All that should come back is the lines of the data below from the one containing "estudiar a tu ritmo." to the one containing "landing page? La scelta sbagliata ti costa", inclusive, exactly as they stand.

Start of MATERIAL PROVIDED

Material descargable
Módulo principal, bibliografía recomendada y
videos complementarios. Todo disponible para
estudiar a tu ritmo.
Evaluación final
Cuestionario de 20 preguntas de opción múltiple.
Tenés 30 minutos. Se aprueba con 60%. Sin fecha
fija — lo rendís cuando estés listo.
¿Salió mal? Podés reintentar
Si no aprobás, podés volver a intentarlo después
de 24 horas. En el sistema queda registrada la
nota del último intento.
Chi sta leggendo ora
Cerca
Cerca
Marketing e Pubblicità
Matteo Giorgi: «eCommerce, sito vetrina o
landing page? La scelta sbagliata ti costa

End of MATERIAL PROVIDED
Start of MATERIAL PROVIDED

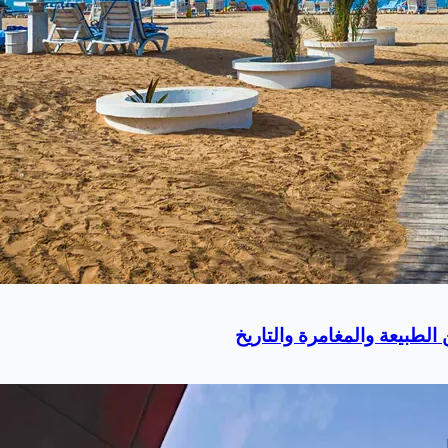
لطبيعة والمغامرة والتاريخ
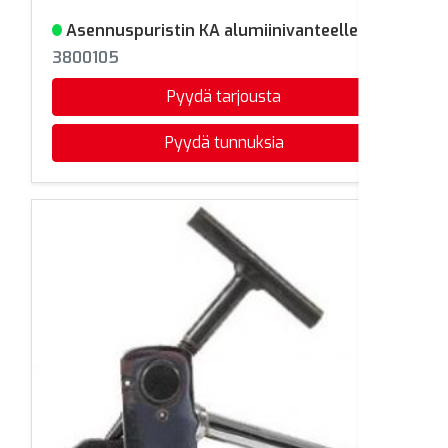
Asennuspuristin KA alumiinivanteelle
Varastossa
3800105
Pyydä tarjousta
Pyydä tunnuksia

End of MATERIAL PROVIDED

ANSWER BELOW>
estudiar a tu ritmo.
Evaluación final
Cuestionario de 20 preguntas de opción múltiple.
Tenés 30 minutos. Se aprueba con 60%. Sin fecha
fija — lo rendís cuando estés listo.
¿Salió mal? Podés reintentar
Si no aprobás, podés volver a intentarlo después
de 24 horas. En el sistema queda registrada la
nota del último intento.
Chi sta leggendo ora
Cerca
Cerca
Marketing e Pubblicità
Matteo Giorgi: «eCommerce, sito vetrina o
landing page? La scelta sbagliata ti costa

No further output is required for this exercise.